## Your instructions
Find and return every line of the data that contains the word "данных".

## Given records
---
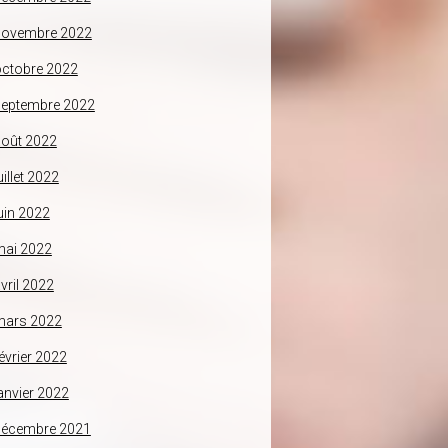
novembre 2022
ctobre 2022
septembre 2022
oût 2022
uillet 2022
uin 2022
mai 2022
vril 2022
mars 2022
évrier 2022
anvier 2022
décembre 2021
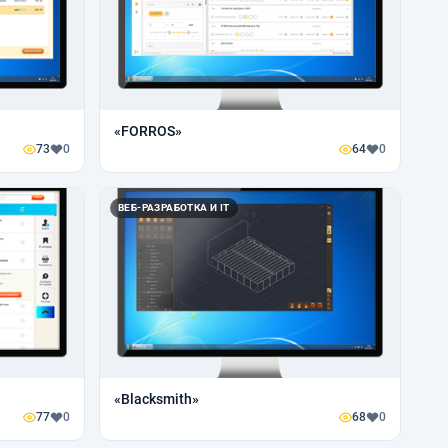
«FORROS»
73
0
64
0
ВЕБ-РАЗРАБОТКА И IT
«Blacksmith»
77
0
68
0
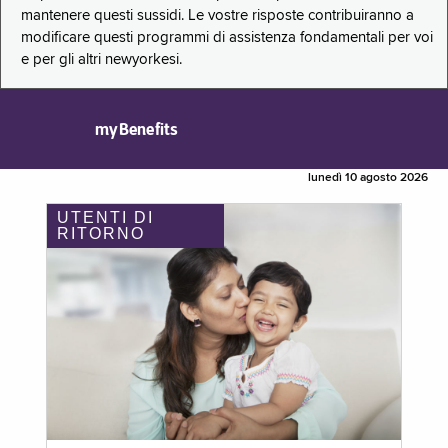
mantenere questi sussidi. Le vostre risposte contribuiranno a
modificare questi programmi di assistenza fondamentali per voi
e per gli altri newyorkesi.
myBenefits
lunedì 10 agosto 2026
UTENTI DI
RITORNO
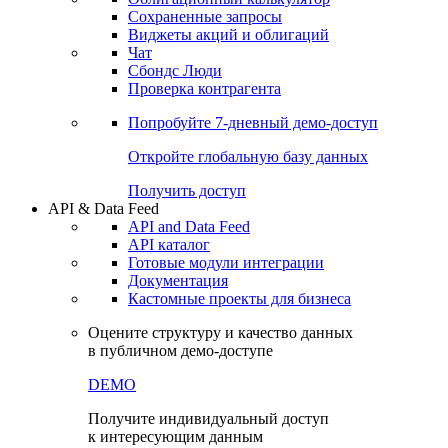
Сохраненные запросы
Виджеты акций и облигаций
Чат
Сбондс Люди
Проверка контрагента
Попробуйте
7-дневный
демо-доступ
Откройте глобальную базу данных
Получить доступ
API & Data Feed
API and Data Feed
API каталог
Готовые модули интеграции
Документация
Кастомные проекты для бизнеса
Оцените структуру и качество данных
в публичном демо-доступе
DEMO
Получите индивидуальный доступ
к интересующим данным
---
## Answer space
Откройте глобальную базу данных
Оцените структуру и качество данных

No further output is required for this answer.